- Kalro said they acquired the land from the government in 1949 for agricultural research purposes.
- Residents say they are the original inhabitants of the land measuring about 351 acres since the colonial government days.
Over 200 families living in Mwatate, Kwale county, have vowed to stay put in a disputed land said to belong to the Kenya Agricultural and Livestock Research Organisation.
While appearing before the National Land Commission Alternative Dispute Resolution Technical team, the residents said they are the original inhabitants of the land measuring about 351 acres since the colonial government days.
About 14 heads of families representing the community have been enlisted in the matter.
The session had to be conducted in Swahili because most of the enlisted parties were aged and said they did not go to school and so could not understand English.
Kalro said they acquired the land from the government in 1949 for agricultural research purposes.
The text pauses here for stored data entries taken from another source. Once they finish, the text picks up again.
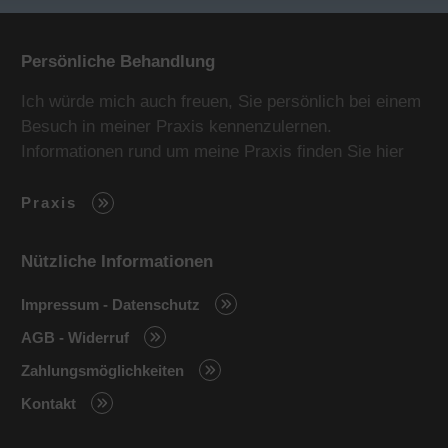
Persönliche Behandlung
Ich würde mich auch freuen, Sie persönlich bei einem
Besuch in meiner Praxis kennenzulernen.
Informationen rund um meine Praxis finden Sie hier
Praxis
Nützliche Informationen
Impressum - Datenschutz
AGB - Widerruf
Zahlungsmöglichkeiten
Kontakt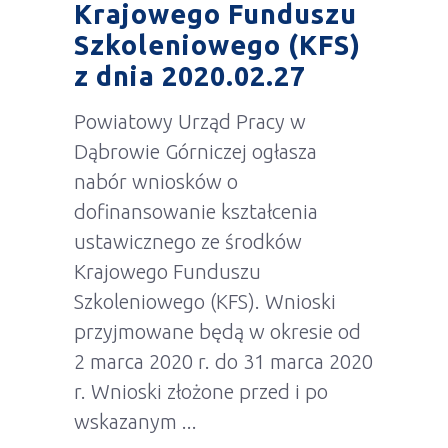
Krajowego Funduszu
Szkoleniowego (KFS)
z dnia 2020.02.27
Powiatowy Urząd Pracy w
Dąbrowie Górniczej ogłasza
nabór wniosków o
dofinansowanie kształcenia
ustawicznego ze środków
Krajowego Funduszu
Szkoleniowego (KFS). Wnioski
przyjmowane będą w okresie od
2 marca 2020 r. do 31 marca 2020
r. Wnioski złożone przed i po
wskazanym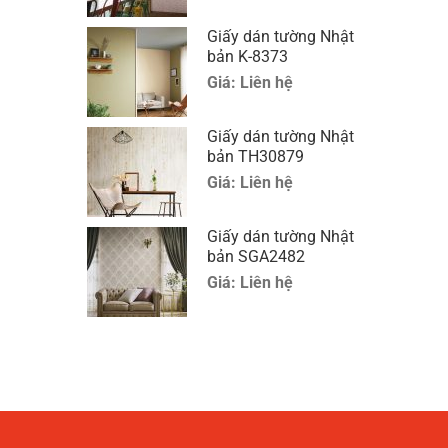
Giấy dán tường Nhật
bản K-8373
Giá:
Liên hệ
Giấy dán tường Nhật
bản TH30879
Giá:
Liên hệ
Giấy dán tường Nhật
bản SGA2482
Giá:
Liên hệ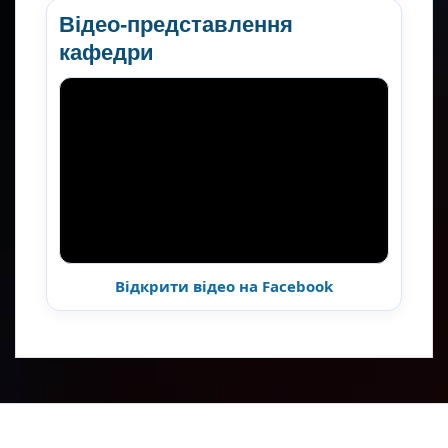
Відео-представлення
кафедри
Відкрити відео на Facebook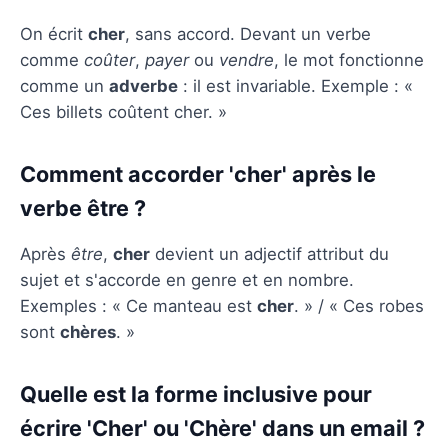
On écrit
cher
, sans accord. Devant un verbe
comme
coûter
,
payer
ou
vendre
, le mot fonctionne
comme un
adverbe
: il est invariable. Exemple : «
Ces billets coûtent cher. »
Comment accorder 'cher' après le
verbe être ?
Après
être
,
cher
devient un adjectif attribut du
sujet et s'accorde en genre et en nombre.
Exemples : « Ce manteau est
cher
. » / « Ces robes
sont
chères
. »
Quelle est la forme inclusive pour
écrire 'Cher' ou 'Chère' dans un email ?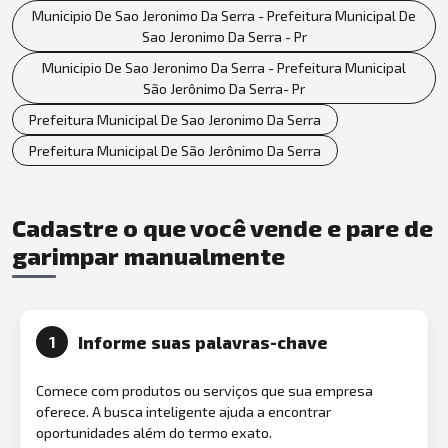
Municipio De Sao Jeronimo Da Serra - Prefeitura Municipal De
Sao Jeronimo Da Serra - Pr
Municipio De Sao Jeronimo Da Serra - Prefeitura Municipal
São Jerônimo Da Serra- Pr
Prefeitura Municipal De Sao Jeronimo Da Serra
Prefeitura Municipal De São Jerônimo Da Serra
Cadastre o que você vende e pare de
garimpar manualmente
Informe suas palavras-chave
1
Comece com produtos ou serviços que sua empresa
oferece. A busca inteligente ajuda a encontrar
oportunidades além do termo exato.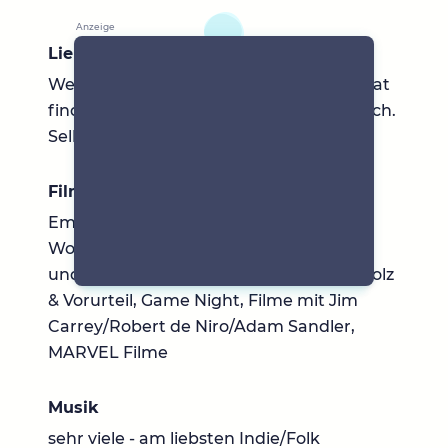
Lieblingsbücher
Weltmedizin, Das Kind in dir muss Heimat
finden, Der holistische Mensch, Heile. Dich.
Selbst.
Filme & Serien
Emily in Paris!, Die Hütte - ein
Wochenende mit Gott, Madame Mallory
und der Duft von Curry, Überredung, Stolz
& Vorurteil, Game Night, Filme mit Jim
Carrey/Robert de Niro/Adam Sandler,
MARVEL Filme
Musik
sehr viele - am liebsten Indie/Folk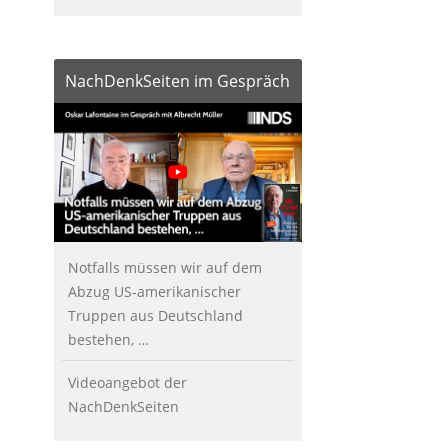
NachDenkSeiten im Gespräch
Notfalls müssen wir auf dem
Abzug US-amerikanischer
Truppen aus Deutschland
bestehen, …
Videoangebot der
NachDenkSeiten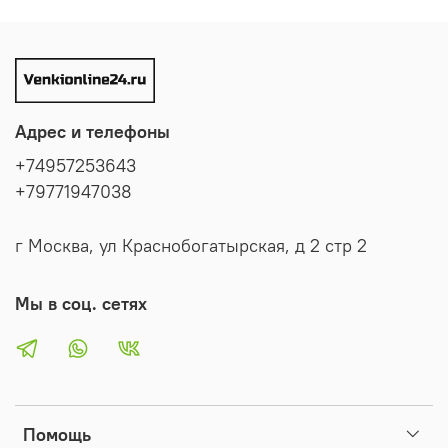
Адрес и телефоны
+74957253643
+79771947038
г Москва, ул Краснобогатырская, д 2 стр 2
Мы в соц. сетях
Помощь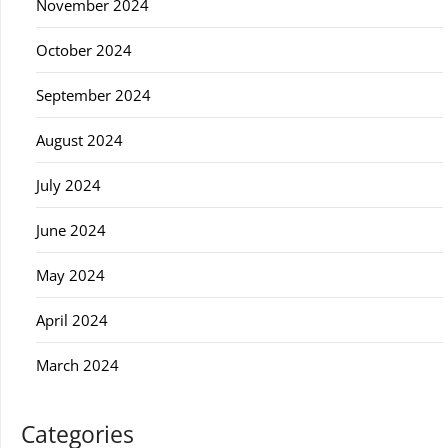
November 2024
October 2024
September 2024
August 2024
July 2024
June 2024
May 2024
April 2024
March 2024
Categories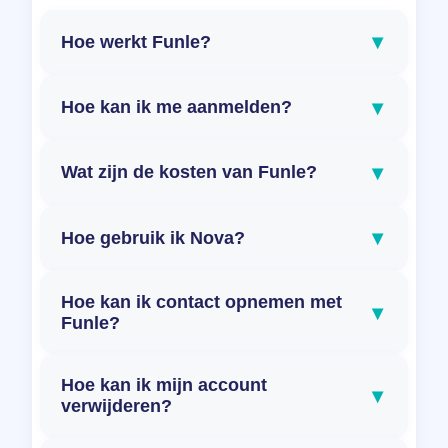
▾
Hoe werkt Funle?
▾
Hoe kan ik me aanmelden?
▾
Wat zijn de kosten van Funle?
▾
Hoe gebruik ik Nova?
Hoe kan ik contact opnemen met
▾
Funle?
Hoe kan ik mijn account
▾
verwijderen?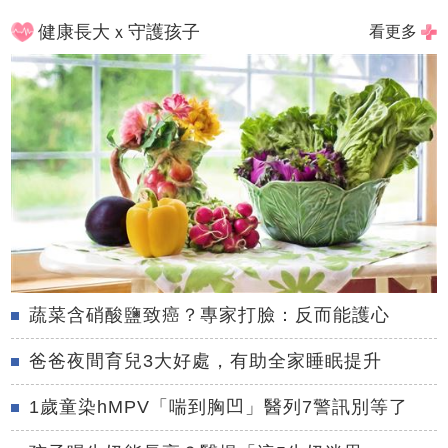
健康長大ｘ守護孩子
看更多
蔬菜含硝酸鹽致癌？專家打臉：反而能護心
爸爸夜間育兒3大好處，有助全家睡眠提升
1歲童染hMPV「喘到胸凹」醫列7警訊別等了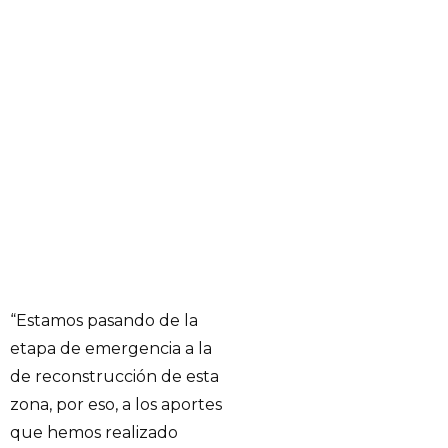
“Estamos pasando de la
etapa de emergencia a la
de reconstrucción de esta
zona, por eso, a los aportes
que hemos realizado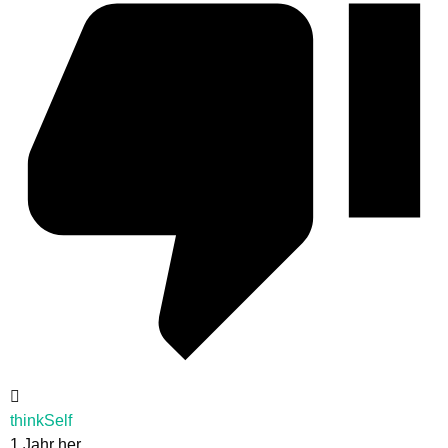
thinkSelf
1 Jahr her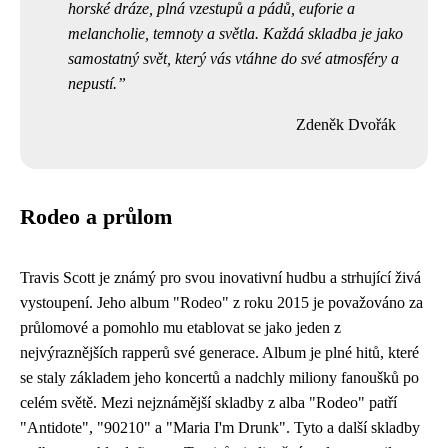
horské dráze, plná vzestupů a pádů, euforie a
melancholie, temnoty a světla. Každá skladba je jako
samostatný svět, který vás vtáhne do své atmosféry a
nepustí.
Zdeněk Dvořák
Rodeo a průlom
Travis Scott je známý pro svou inovativní hudbu a strhující živá
vystoupení. Jeho album "Rodeo" z roku 2015 je považováno za
průlomové a pomohlo mu etablovat se jako jeden z
nejvýraznějších rapperů své generace. Album je plné hitů, které
se staly základem jeho koncertů a nadchly miliony fanoušků po
celém světě. Mezi nejznámější skladby z alba "Rodeo" patří
"Antidote", "90210" a "Maria I'm Drunk". Tyto a další skladby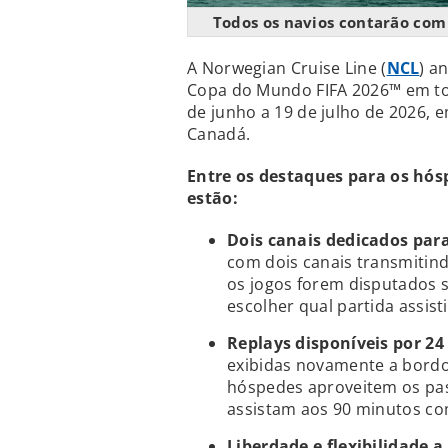
Todos os navios contarão com 
A Norwegian Cruise Line (
NCL
) a
Copa do Mundo FIFA 2026™ em toda
de junho a 19 de julho de 2026, 
Canadá.
Entre os destaques para os hó
estão:
Dois canais dedicados para
com dois canais transmitind
os jogos forem disputados
escolher qual partida assisti
Replays disponíveis por 24
exibidas novamente a bordo 
hóspedes aproveitem os pas
assistam aos 90 minutos c
Liberdade e flexibilidade 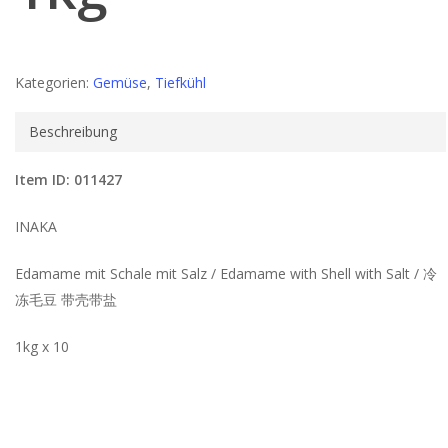
Kategorien:
Gemüse
,
Tiefkühl
Beschreibung
Item ID: 011427
INAKA
Edamame mit Schale mit Salz / Edamame with Shell with Salt / 冷
冻毛豆 带壳带盐
1kg x 10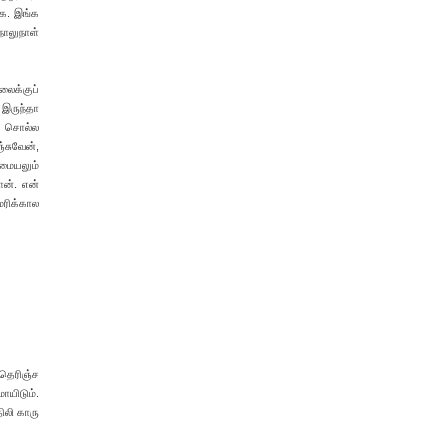
்க. இங்க
நாலுநாள்
லைக்குப்
. இருந்தா
 சொல்ல
்சுவேன்,
சமையலும்
ான். என்
ெரிக்கால
 தெரிஞ்ச
ாயிடும்.
ிலி காரு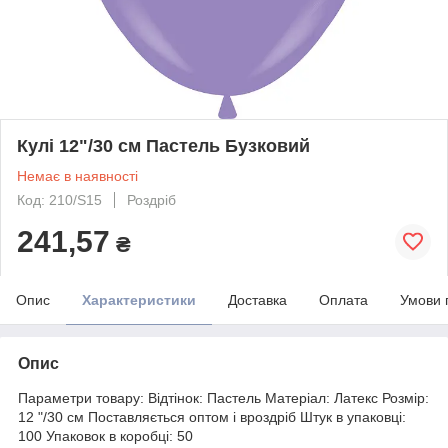
Кулі 12"/30 см Пастель Бузковий
Немає в наявності
Код: 210/S15
Роздріб
241,57
₴
Опис
Характеристики
Доставка
Оплата
Умови 
Опис
Параметри товару: Відтінок: Пастель Матеріал: Латекс Розмір:
12 "/30 см Поставляється оптом і вроздріб Штук в упаковці:
100 Упаковок в коробці: 50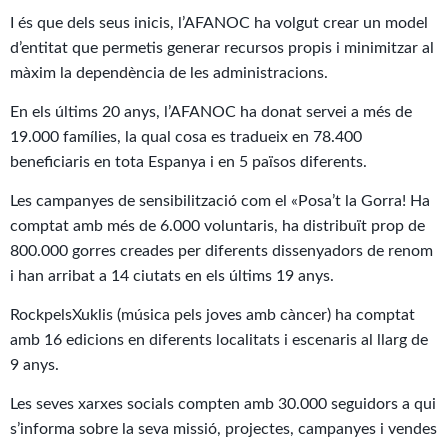
I és que dels seus inicis, l’AFANOC ha volgut crear un model
d’entitat que permetis generar recursos propis i minimitzar al
màxim la dependència de les administracions.
En els últims 20 anys, l’AFANOC ha donat servei a més de
19.000 famílies, la qual cosa es tradueix en 78.400
beneficiaris en tota Espanya i en 5 països diferents.
Les campanyes de sensibilització com el «Posa’t la Gorra! Ha
comptat amb més de 6.000 voluntaris, ha distribuït prop de
800.000 gorres creades per diferents dissenyadors de renom
i han arribat a 14 ciutats en els últims 19 anys.
RockpelsXuklis (música pels joves amb càncer) ha comptat
amb 16 edicions en diferents localitats i escenaris al llarg de
9 anys.
Les seves xarxes socials compten amb 30.000 seguidors a qui
s’informa sobre la seva missió, projectes, campanyes i vendes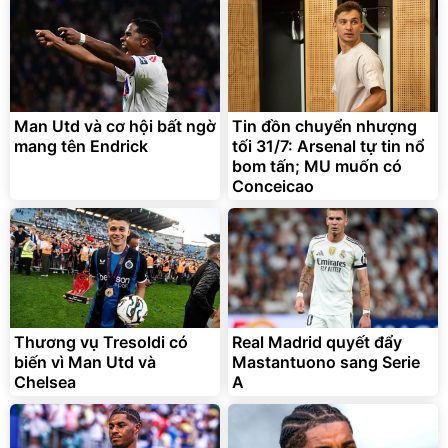
Man Utd và cơ hội bất ngờ
Tin đồn chuyển nhượng
mang tên Endrick
tối 31/7: Arsenal tự tin nổ
bom tấn; MU muốn có
Conceicao
Thương vụ Tresoldi có
Real Madrid quyết đẩy
biến vì Man Utd và
Mastantuono sang Serie
Chelsea
A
Appearing for Kalro, the institution’s deputy legal officer Brenda Wahiga submitted to the commission that at the time they received the parcel registered as CR. No. 34236, no title was issued to them.
The institution claimed that it was issued with an allotment letter in December 16, 1996 after paying the required rates and later received a title of lease for a period of 99 years running from December 1997.
The institution at that time fenced 74.13 acres that they put in use immediately before its operations were temporarily halted and transferred to Mtwapa in Kilifi county. The remaining 271.816 is said to be occupied by the community.
“Trouble began in 1983 over land, at that time, the institution wrote to the district commissioner to come and address the issue of the squatters that had invaded our land,” she said.
Wahiga submitted that they have had a number of engagements with the community and that they had even agreed to vacate the area.
A ministerial circular issued in 2005, directed that all government land acquired illegally should be repossessed and given back to the original government institutions.
“We did a search to identify the families living in the area, we established that most of them inherited the land from their parents, however none of them could identify the burial sites for their loved ones as they claimed to have buried them there,” she added.
In 2016, the lands commission conducted a survey which established that the land was registered to Kalro, therefore it could not declare the area a settlement scheme.
The area has two settlement schemes, the Matuga settlement scheme where the issue is, and the Matuga Sheep and Goat squatters settlement scheme which was to address the challenges arising from the first scheme, of which it is said the residents refused to move.
The last survey conducted in November last year also revealed that the land was registered under the institution’s name.
However, the residents disputed Kalro claims over the land saying they have lived there even before the institution was established.
Omar Saidi Raphano, a 74-year-old resident of the area, told the commission that they were not going to move from the area, adding that at no point had they agreed to move out of the land.
He questioned how the land was issued to Kalro saying their parents were already living in the area when the colonial government is said to have allocated the land to the institution.
He added that they were peaceful people and have lived in peace with the institution over the years.
He wondered why the sessions were being conducted in Mombasa yet the land in question was in Kwale, calling on the commission to do a site visit and bring their surveyors.
“If they say they have a title as they claim, then why did they allow the 2016 survey to be conducted?” he asked.
His sentiments were echoed by 71-year-old Ali Vidzo Juma who said trouble began soon after independence in 1963.
He asked the commission to treat the matter as a historical land injustice saying that the institutions was laying claim over their side of the land which they have lived on for long and built their homesteads.
“We were hopeful that the 2016 survey was going to ensure we get titles for our lands, we even showed the surveyors our boundaries for each homestead, but to date, no communication has come forth,” he said.
Kwale Lands Executive Saumu Beja said the matter was a historical injustice, adding that such matters were common in the county.
“This is a case of land historical injustice, we have so many cases of this nature in the county. The people have no issue with Kalro, we hope the commission will be able to solve the issue amicably,” she said.
The commission established that the institution failed to submit signed minutes for the meetings in which the community agreed to move out. It also established that the community failed to show proof of ownership.
The team will be back next month and is expected to visit the site on February 23.